TOC PREV NEXT INDEX DOC LIST MASTER INDEX


TestMate MCDC Tool Qualification

Many safety-critical standards require that certain software tools be qualified for use, especially if they automate some required activity. This is to ensure that the tool not only performs its stated function, but that it also can automate the activity with accuracy at least as good as a person doing it manually.

RTCA/Doc DO-178B

RTCA/Doc DO-178B, "Software Considerations in Airborne Systems and Equipment Certification" is a regulatory standard used by the U.S. civil aviation industry (as well as those in other countries) for ensuring that software used in commercial/civil aircraft is safe. In the U.S., the Federal Aviation Administration (FAA) is responsible for ensuring that the aviation industry follows the standards described in DO-178B.

DO-178B Tool Qualification

Section 12.2 of RTCA/Doc DO-178B describes the requirements for achieving tool qualification. Furthermore, this section identifies two distinct types of software tools: Software Development Tools and Software Verification Tools.

Based on the definitions in this section of DO-178B, TestMate is a considered a Software Verification Tool.

Section 12.2 continues by describing the process and data required for tool qualification.

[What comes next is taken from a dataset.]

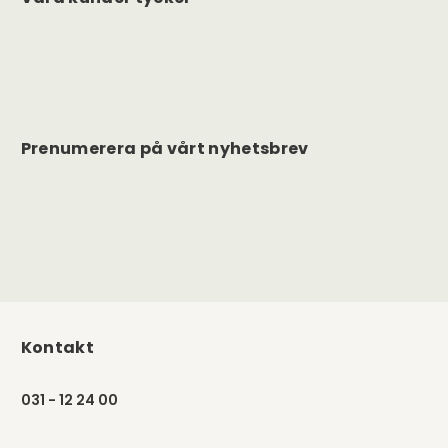
Prenumerera på vårt nyhetsbrev
Kontakt
031 - 12 24 00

Rational's Involvement with Tool Qualification

There are no provisions within DO-178B that describe how a tool vendor should be involved with tool qualification. In fact, DO-178B indicates that tool qualification is the sole responsibility of the specific project using the tool. Once a software tool has been qualified for use on a particular project, it does not guarantee that it will be qualified on another project. However, experience has shown that the level of effort to achieve tool qualification is much simpler if a tool has been qualified before.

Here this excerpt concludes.